Page 10 of War in Heaven


  The vibrating voice ceased, and it seemed to Sir Giles that the faintest of mists hung for a moment over the chalice and was dissolved; then, more urgently and in a lower tone the voice began again, but the phrases the listener caught were now far between. “… Adrianum filium tuum, ovem tuam … et omnia opera mea et sua … tu cujus sum et cujus erit … dimitte … dimitte.” It paused again, and then in a murmur through which the whole force of the celebrant seemed to pass, it came again. “Adrian, Adrian, Adrian …”

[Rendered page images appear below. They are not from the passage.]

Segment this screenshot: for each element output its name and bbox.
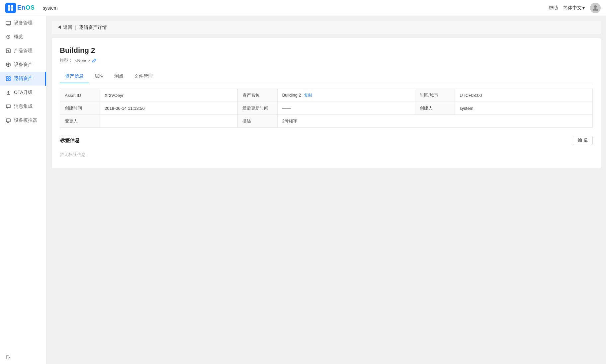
table-row: Asset ID Xr2VOeyr 资产名称 Building 2 复制 时区/… (60, 89, 593, 102)
device-mgmt-icon (5, 20, 11, 26)
svg-rect-0 (8, 5, 10, 8)
label-update-time: 最后更新时间 (237, 102, 277, 115)
msg-icon (5, 104, 11, 109)
table-row: 创建时间 2019-06-14 11:13:56 最后更新时间 —— 创建人 s… (60, 102, 593, 115)
value-asset-id: Xr2VOeyr (100, 89, 238, 102)
value-create-time: 2019-06-14 11:13:56 (100, 102, 238, 115)
main-layout: 设备管理 概览 产品管理 (0, 16, 606, 364)
value-creator: system (455, 102, 593, 115)
asset-info-table: Asset ID Xr2VOeyr 资产名称 Building 2 复制 时区/… (60, 89, 593, 128)
sidebar-label-logical-assets: 逻辑资产 (14, 76, 33, 82)
sidebar-item-device-mgmt[interactable]: 设备管理 (0, 16, 46, 30)
label-description: 描述 (237, 115, 277, 128)
sidebar-label-simulator: 设备模拟器 (14, 117, 37, 123)
model-value: <None> (75, 58, 90, 63)
tab-file-mgmt[interactable]: 文件管理 (129, 70, 158, 83)
breadcrumb: ◀ 返回 | 逻辑资产详情 (52, 21, 601, 34)
label-creator: 创建人 (415, 102, 455, 115)
svg-rect-8 (6, 77, 8, 78)
tags-section-header: 标签信息 编 辑 (60, 136, 593, 145)
table-row: 变更人 描述 2号楼宇 (60, 115, 593, 128)
sidebar-item-logical-assets[interactable]: 逻辑资产 (0, 72, 46, 86)
avatar[interactable] (590, 3, 601, 13)
value-asset-name: Building 2 复制 (277, 89, 415, 102)
svg-rect-9 (9, 77, 10, 78)
tab-asset-info[interactable]: 资产信息 (60, 70, 89, 83)
detail-card: Building 2 模型： <None> 资产信息 属性 测点 文件管理 (52, 38, 601, 168)
label-create-time: 创建时间 (60, 102, 100, 115)
label-modifier: 变更人 (60, 115, 100, 128)
topbar: EnOS system 帮助 简体中文 ▾ (0, 0, 606, 16)
value-description: 2号楼宇 (277, 115, 592, 128)
model-label: 模型： (60, 57, 73, 63)
app-icon (5, 3, 16, 13)
sidebar-item-device-assets[interactable]: 设备资产 (0, 58, 46, 72)
breadcrumb-current: 逻辑资产详情 (79, 25, 107, 31)
device-assets-icon (5, 62, 11, 68)
edit-tags-button[interactable]: 编 辑 (573, 136, 593, 145)
model-edit-btn[interactable] (92, 58, 97, 63)
model-row: 模型： <None> (60, 57, 593, 63)
svg-rect-10 (6, 79, 8, 81)
sidebar-label-msg: 消息集成 (14, 104, 33, 109)
sidebar-label-device-assets: 设备资产 (14, 62, 33, 68)
content-area: ◀ 返回 | 逻辑资产详情 Building 2 模型： <None> 资产信息 (46, 16, 606, 364)
value-modifier (100, 115, 238, 128)
label-asset-id: Asset ID (60, 89, 100, 102)
sidebar-label-device-mgmt: 设备管理 (14, 20, 33, 26)
svg-rect-1 (11, 5, 13, 8)
value-timezone: UTC+08:00 (455, 89, 593, 102)
svg-rect-11 (9, 79, 10, 81)
topbar-right: 帮助 简体中文 ▾ (549, 3, 601, 13)
help-link[interactable]: 帮助 (549, 5, 558, 11)
sidebar: 设备管理 概览 产品管理 (0, 16, 46, 364)
tags-title: 标签信息 (60, 137, 80, 144)
brand-logo: EnOS (17, 4, 35, 11)
system-name: system (43, 5, 57, 11)
product-icon (5, 48, 11, 54)
breadcrumb-separator: | (75, 25, 76, 30)
page-title: Building 2 (60, 46, 593, 55)
sidebar-item-overview[interactable]: 概览 (0, 30, 46, 44)
tags-section: 标签信息 编 辑 暂无标签信息 (60, 136, 593, 160)
simulator-icon (5, 117, 11, 123)
language-selector[interactable]: 简体中文 ▾ (563, 5, 585, 11)
svg-rect-3 (11, 8, 13, 11)
sidebar-item-product-mgmt[interactable]: 产品管理 (0, 44, 46, 58)
sidebar-item-device-simulator[interactable]: 设备模拟器 (0, 113, 46, 127)
value-update-time: —— (277, 102, 415, 115)
sidebar-label-ota: OTA升级 (14, 90, 33, 96)
sidebar-item-ota-upgrade[interactable]: OTA升级 (0, 86, 46, 100)
sidebar-item-msg-integration[interactable]: 消息集成 (0, 100, 46, 113)
svg-rect-12 (6, 119, 10, 122)
sidebar-label-overview: 概览 (14, 34, 23, 40)
tabs: 资产信息 属性 测点 文件管理 (60, 70, 593, 83)
ota-icon (5, 90, 11, 96)
logical-assets-icon (5, 76, 11, 82)
overview-icon (5, 34, 11, 40)
svg-rect-5 (6, 21, 11, 25)
sidebar-label-product-mgmt: 产品管理 (14, 48, 33, 54)
logo: EnOS (5, 3, 35, 13)
sidebar-collapse-btn[interactable] (0, 351, 46, 364)
label-asset-name: 资产名称 (237, 89, 277, 102)
copy-asset-name-btn[interactable]: 复制 (304, 93, 312, 98)
tab-attributes[interactable]: 属性 (89, 70, 109, 83)
svg-point-4 (594, 5, 597, 8)
tab-measure-points[interactable]: 测点 (109, 70, 129, 83)
svg-rect-2 (8, 8, 10, 11)
back-button[interactable]: ◀ 返回 (57, 25, 72, 31)
tags-no-data: 暂无标签信息 (60, 149, 593, 160)
label-timezone: 时区/城市 (415, 89, 455, 102)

  Faint, but certain, the mist rose again from the wine; and Sir Giles, absorbedly drinking in the spectacle, saw Gregory’s eyes light up with recognition. He seemed without moving to draw near the altar and the chalice and the mist, his face was bent toward it; he spoke, carefully, quietly, and in English. “Adrian, it is I who speak, image to image, through this shadow of thee to thee. Adrian, well met. Know me again, O soul, and know me thy friend and master. In the world of flesh know me, in the world of shadows, and in the world of our lord. Many times I shall shape thine image thus, O child, my sacrifice and my oblation, and thou shalt come, more swiftly and more truly thou, when I desire thee. Image of Adrian, dissolve and return to Adrian, and may his soul and body, whence thou hast come, receive this message that thou bearest. I, dimissus es.”

  The mist faded again; the priest of these mysteries sank upon his knees. He laid the rod on the altar; he stretched out both hands and took the chalice into them; he lifted it to his lips and drank the consecrated wine. “Hic in me et ego in hoc et Tu, Pastor et Dominus, in utrisque.” He remained absorbed.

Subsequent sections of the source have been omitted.